■ What to work on
Using the entries below, copy out all lines where "debug" is found.

Page layout parsing data
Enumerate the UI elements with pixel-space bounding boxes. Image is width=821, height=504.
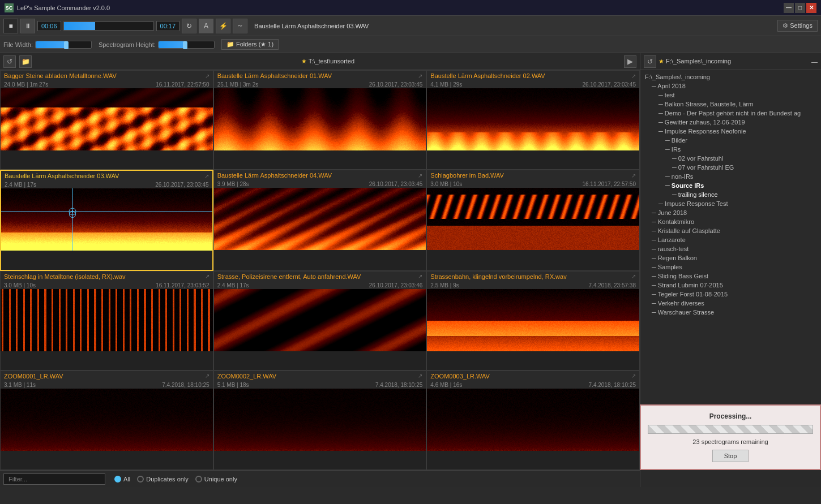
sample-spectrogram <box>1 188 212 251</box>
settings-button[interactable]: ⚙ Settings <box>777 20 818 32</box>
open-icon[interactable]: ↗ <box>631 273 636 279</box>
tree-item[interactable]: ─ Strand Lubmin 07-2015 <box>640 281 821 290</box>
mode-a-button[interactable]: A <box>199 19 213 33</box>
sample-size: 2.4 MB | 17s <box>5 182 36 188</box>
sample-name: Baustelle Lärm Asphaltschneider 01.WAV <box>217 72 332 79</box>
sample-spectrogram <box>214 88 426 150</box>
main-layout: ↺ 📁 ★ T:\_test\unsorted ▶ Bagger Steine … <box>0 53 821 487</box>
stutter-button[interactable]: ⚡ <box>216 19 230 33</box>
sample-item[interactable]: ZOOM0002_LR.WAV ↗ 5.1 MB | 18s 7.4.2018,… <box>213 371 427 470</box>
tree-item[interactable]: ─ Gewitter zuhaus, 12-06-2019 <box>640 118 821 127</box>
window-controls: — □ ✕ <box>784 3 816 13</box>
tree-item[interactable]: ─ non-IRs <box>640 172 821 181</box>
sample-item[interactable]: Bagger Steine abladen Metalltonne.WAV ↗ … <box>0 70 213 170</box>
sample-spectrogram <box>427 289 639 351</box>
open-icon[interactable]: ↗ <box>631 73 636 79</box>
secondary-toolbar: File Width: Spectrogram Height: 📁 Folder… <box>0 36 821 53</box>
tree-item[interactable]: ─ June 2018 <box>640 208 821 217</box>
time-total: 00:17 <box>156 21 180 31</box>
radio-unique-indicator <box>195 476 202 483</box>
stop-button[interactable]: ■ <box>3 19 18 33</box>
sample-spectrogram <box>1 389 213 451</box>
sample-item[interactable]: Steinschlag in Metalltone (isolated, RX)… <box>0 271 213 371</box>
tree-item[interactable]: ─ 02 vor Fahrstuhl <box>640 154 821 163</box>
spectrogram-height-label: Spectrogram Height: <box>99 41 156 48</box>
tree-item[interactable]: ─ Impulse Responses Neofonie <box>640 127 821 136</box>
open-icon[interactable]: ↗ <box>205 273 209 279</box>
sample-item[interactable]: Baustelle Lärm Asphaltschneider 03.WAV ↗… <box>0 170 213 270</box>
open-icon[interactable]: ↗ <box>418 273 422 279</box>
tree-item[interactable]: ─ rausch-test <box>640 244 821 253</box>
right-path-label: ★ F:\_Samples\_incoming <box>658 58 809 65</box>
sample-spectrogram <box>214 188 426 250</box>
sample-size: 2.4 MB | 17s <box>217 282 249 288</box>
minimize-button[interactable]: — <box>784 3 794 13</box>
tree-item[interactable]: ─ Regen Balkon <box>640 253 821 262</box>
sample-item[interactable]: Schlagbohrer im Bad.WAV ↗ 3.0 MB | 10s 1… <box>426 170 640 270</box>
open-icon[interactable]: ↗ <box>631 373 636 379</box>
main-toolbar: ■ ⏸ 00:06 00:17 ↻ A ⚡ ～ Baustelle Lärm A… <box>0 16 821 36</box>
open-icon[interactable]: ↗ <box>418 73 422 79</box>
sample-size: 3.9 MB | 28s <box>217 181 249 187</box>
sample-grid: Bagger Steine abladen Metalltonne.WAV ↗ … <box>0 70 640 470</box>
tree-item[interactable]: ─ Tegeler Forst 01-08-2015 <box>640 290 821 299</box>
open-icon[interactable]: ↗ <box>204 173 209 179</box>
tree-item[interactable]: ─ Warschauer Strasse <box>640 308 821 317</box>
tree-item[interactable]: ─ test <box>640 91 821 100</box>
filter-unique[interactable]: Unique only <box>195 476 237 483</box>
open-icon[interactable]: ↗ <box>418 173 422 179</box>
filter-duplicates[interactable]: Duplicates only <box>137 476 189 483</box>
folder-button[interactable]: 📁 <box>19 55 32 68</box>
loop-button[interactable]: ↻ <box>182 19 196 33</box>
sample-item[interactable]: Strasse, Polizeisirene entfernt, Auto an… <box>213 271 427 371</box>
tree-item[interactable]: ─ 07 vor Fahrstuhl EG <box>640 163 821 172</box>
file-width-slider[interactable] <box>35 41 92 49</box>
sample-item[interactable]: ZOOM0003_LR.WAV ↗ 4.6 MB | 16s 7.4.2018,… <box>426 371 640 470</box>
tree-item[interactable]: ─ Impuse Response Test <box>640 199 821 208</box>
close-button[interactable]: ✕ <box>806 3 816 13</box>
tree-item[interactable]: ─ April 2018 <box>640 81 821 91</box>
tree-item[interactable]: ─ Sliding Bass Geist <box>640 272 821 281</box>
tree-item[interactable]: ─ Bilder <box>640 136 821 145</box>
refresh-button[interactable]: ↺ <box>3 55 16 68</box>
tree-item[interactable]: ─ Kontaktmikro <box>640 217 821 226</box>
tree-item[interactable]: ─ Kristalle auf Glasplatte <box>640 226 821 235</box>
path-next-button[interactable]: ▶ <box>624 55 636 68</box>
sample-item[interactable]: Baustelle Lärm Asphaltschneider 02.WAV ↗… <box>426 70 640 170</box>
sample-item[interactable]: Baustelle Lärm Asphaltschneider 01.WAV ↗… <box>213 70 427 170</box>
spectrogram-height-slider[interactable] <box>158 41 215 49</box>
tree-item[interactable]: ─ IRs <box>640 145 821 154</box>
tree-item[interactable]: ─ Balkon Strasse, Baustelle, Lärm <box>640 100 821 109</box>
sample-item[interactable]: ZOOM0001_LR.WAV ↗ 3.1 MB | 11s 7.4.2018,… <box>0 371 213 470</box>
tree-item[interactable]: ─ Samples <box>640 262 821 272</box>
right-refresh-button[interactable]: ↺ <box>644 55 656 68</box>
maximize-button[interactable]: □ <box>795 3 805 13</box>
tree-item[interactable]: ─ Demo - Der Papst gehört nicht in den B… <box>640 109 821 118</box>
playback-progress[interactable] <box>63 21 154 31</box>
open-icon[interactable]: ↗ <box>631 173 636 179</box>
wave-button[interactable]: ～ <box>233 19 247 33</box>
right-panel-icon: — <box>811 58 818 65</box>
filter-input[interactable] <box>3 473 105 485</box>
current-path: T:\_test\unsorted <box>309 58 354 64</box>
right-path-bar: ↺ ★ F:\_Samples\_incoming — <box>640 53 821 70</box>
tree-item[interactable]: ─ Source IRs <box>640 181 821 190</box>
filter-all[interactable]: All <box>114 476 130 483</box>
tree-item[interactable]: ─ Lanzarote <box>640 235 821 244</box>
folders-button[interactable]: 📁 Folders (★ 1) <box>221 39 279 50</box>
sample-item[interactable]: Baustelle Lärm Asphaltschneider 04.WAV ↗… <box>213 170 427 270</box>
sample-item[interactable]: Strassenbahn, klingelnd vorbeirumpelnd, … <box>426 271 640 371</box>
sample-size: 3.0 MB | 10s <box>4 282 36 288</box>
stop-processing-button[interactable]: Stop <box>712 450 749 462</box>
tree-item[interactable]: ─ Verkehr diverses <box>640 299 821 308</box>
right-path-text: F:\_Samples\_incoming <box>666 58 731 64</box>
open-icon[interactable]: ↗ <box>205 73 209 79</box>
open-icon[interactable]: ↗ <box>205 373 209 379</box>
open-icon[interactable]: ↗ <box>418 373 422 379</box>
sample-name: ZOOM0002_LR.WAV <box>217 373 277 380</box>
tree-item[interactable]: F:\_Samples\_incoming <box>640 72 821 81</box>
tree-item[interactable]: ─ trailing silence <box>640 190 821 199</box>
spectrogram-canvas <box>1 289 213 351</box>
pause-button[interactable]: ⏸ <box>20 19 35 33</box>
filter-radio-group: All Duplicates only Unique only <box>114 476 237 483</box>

---

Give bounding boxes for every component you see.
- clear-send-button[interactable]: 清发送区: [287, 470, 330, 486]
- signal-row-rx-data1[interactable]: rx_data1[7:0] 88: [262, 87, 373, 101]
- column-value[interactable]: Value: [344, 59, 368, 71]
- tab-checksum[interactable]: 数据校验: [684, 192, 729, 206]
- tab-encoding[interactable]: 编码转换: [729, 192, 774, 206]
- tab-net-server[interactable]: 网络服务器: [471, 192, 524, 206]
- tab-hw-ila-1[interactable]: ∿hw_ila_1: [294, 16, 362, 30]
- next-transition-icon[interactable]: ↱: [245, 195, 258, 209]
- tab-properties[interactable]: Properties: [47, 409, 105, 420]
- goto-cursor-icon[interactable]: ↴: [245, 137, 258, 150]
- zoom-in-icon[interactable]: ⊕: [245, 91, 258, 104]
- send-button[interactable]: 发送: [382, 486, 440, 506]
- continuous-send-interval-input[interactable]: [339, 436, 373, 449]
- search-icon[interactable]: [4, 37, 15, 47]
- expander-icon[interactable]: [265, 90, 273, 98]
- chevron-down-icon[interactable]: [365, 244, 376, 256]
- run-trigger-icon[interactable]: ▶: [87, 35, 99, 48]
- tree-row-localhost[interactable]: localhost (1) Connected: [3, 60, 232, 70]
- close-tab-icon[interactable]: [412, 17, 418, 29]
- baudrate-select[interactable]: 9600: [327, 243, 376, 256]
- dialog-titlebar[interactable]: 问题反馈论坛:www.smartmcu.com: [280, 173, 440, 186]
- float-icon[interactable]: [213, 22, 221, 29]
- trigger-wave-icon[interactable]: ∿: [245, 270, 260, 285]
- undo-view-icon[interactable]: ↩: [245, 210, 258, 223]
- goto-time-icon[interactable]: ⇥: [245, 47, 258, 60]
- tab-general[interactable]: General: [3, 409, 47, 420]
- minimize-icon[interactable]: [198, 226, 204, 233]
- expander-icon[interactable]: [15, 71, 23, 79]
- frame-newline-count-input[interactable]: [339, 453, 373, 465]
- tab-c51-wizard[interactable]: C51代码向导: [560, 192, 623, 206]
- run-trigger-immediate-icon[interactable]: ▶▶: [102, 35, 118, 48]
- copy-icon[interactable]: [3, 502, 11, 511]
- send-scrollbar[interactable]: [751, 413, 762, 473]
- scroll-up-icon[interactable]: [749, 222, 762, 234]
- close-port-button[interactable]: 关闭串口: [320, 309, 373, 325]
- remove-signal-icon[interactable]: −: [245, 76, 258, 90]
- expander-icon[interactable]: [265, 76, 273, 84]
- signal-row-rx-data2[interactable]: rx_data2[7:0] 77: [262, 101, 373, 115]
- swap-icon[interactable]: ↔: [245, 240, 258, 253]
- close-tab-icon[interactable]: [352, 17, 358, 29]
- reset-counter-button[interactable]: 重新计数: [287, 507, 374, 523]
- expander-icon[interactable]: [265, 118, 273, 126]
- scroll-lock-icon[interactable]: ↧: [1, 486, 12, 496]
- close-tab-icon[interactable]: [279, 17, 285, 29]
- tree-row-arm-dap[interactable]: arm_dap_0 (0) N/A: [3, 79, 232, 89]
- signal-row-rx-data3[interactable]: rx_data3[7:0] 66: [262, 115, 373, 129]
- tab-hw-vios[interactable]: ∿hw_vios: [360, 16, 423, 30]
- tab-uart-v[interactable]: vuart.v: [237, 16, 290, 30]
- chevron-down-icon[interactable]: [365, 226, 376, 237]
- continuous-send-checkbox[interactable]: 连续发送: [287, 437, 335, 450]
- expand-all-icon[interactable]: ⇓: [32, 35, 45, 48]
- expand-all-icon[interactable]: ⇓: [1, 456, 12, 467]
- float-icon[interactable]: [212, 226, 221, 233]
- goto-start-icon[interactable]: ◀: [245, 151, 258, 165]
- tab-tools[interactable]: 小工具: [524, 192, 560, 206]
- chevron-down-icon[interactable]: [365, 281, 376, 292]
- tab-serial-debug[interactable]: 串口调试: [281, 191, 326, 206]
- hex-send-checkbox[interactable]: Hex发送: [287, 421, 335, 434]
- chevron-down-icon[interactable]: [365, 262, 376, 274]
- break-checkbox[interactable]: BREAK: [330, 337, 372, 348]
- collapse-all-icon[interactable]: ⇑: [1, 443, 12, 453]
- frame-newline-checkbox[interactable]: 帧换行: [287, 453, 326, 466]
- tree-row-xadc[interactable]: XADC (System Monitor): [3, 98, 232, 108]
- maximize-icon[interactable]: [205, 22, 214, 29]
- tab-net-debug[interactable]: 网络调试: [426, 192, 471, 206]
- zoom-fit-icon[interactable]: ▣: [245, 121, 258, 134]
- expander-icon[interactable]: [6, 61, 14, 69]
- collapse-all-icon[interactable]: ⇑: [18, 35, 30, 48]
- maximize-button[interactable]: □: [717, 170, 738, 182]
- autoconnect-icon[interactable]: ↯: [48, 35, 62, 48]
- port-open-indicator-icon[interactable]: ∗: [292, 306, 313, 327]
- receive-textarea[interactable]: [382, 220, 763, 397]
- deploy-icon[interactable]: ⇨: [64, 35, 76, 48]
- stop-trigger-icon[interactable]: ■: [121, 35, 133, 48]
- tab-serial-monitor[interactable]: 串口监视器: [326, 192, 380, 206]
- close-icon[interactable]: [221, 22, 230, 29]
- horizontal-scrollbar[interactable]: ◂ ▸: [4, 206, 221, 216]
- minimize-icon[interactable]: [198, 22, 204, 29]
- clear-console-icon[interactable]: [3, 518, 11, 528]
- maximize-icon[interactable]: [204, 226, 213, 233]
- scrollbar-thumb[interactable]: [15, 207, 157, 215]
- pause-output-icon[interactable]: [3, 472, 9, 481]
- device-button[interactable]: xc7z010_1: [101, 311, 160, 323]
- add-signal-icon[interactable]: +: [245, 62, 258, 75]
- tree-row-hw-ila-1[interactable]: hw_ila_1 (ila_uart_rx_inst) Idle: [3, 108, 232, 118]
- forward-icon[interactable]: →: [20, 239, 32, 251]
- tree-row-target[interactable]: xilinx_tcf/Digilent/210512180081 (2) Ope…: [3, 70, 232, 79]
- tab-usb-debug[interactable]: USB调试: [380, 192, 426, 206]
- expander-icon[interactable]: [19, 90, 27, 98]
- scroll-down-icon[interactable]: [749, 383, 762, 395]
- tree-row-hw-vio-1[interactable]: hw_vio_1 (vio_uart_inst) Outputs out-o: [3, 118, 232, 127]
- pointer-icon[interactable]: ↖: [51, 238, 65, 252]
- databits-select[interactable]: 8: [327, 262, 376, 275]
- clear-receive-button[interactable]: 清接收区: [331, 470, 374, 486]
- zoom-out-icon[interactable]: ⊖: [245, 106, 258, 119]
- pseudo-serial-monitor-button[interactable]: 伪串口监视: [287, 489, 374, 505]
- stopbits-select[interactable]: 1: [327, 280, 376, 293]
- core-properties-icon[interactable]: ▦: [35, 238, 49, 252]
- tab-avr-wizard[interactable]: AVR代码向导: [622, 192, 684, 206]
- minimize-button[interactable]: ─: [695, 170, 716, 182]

■ Result of this task
- tab-serial-debug[interactable]: 串口调试: [281, 191, 326, 206]
- tab-net-debug[interactable]: 网络调试: [426, 192, 471, 206]
- tab-usb-debug[interactable]: USB调试: [380, 192, 426, 206]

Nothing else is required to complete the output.